Intelligent robotics

Intelligent robotics

Mark H. Lee

Springer-Verlag New York Inc.
2012
nidottu
An industrial robot routinely carrying out an assembly or welding task is an impressive sight. More important, when operated within its design conditions it is a reliable production machine which - depending on the manufacturing process being automated - is relatively quick to bring into operation and can often repay its capital cost within a year or two. Yet first impressions can be deceptive: if the workpieces deviate somewhat in size or position, or, worse; if a gripper slips or a feeder jams the whole system may halt and look very unimpressive indeed. This is mainly because the sum total of the system's knowledge is simply a list of a few variables describing a sequence of positions in space; the means of moving from one to the next; how to react to a few input signals; and how to give a few output commands to associated machines.
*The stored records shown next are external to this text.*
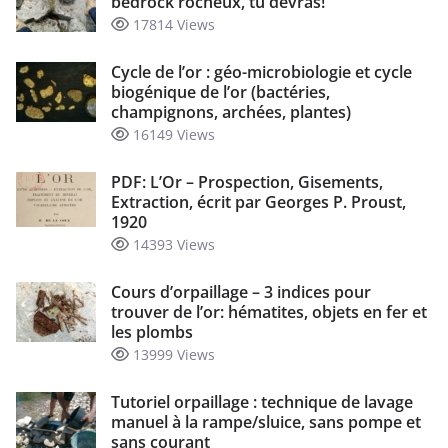
bedrock rocheux, tu devras!
17814 Views
Cycle de l’or : géo-microbiologie et cycle
biogénique de l’or (bactéries,
champignons, archées, plantes)
16149 Views
PDF: L’Or – Prospection, Gisements,
Extraction, écrit par Georges P. Proust,
1920
14393 Views
Cours d’orpaillage – 3 indices pour
trouver de l’or: hématites, objets en fer et
les plombs
13999 Views
Tutoriel orpaillage : technique de lavage
manuel à la rampe/sluice, sans pompe et
sans courant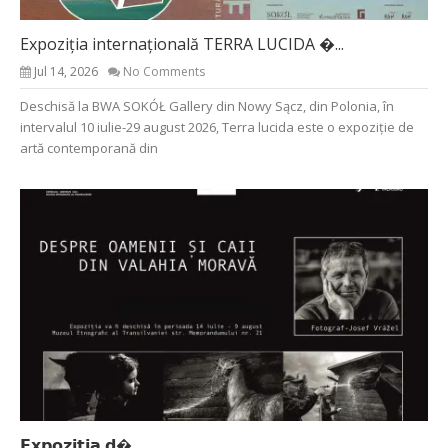
Expoziția internațională TERRA LUCIDA �...
Jul 14, 2026
No Comments
Deschisă la BWA SOKÓŁ Gallery din Nowy Sącz, din Polonia, în
intervalul 10 iulie-29 august 2026, Terra lucida este o expoziție de
artă contemporană din
𝗘𝘅𝗽𝗼𝘇𝗶𝘁𝗶𝗮 𝗱�...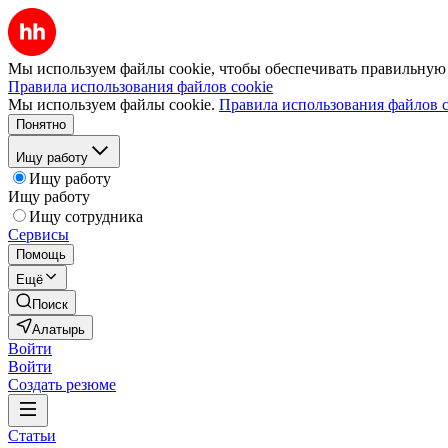
Мы используем файлы cookie, чтобы обеспечивать правильную р
Правила использования файлов cookie
Мы используем файлы cookie.
Правила использования файлов c
Понятно
Ищу работу
Ищу работу
Ищу работу
Ищу сотрудника
Сервисы
Помощь
Ещё
Поиск
Алатырь
Войти
Войти
Создать резюме
Статьи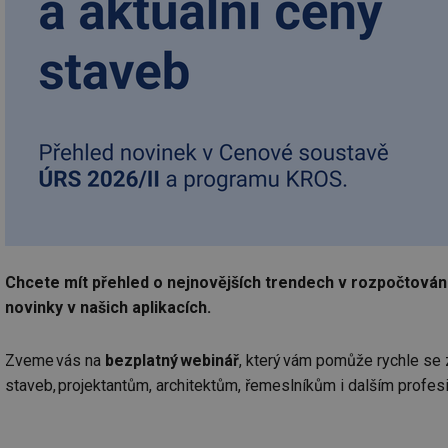
Chcete mít přehled o nejnovějších trendech v rozpočtován
novinky v našich aplikacích.
Zveme vás na
bezplatný webinář
, který vám pomůže rychle se 
staveb, projektantům, architektům, řemeslníkům i dalším profesi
The acquisition, orderly retention and effective use of knowledge are the crucial missing techniques whose inclusion over the coming years will transform today's industrial robot into a truly robotic system embodying the 'intelligent connection of perception to action'. The use of computers to implement these techniques is the domain of Artificial Intelligence (AI) (machine intelligence). Evidently, it is an essential ingredient in the future development of robotics; yet the relationship between AI practitioners and robotics engineers has been an uneasy one ever since the two disciplines were born.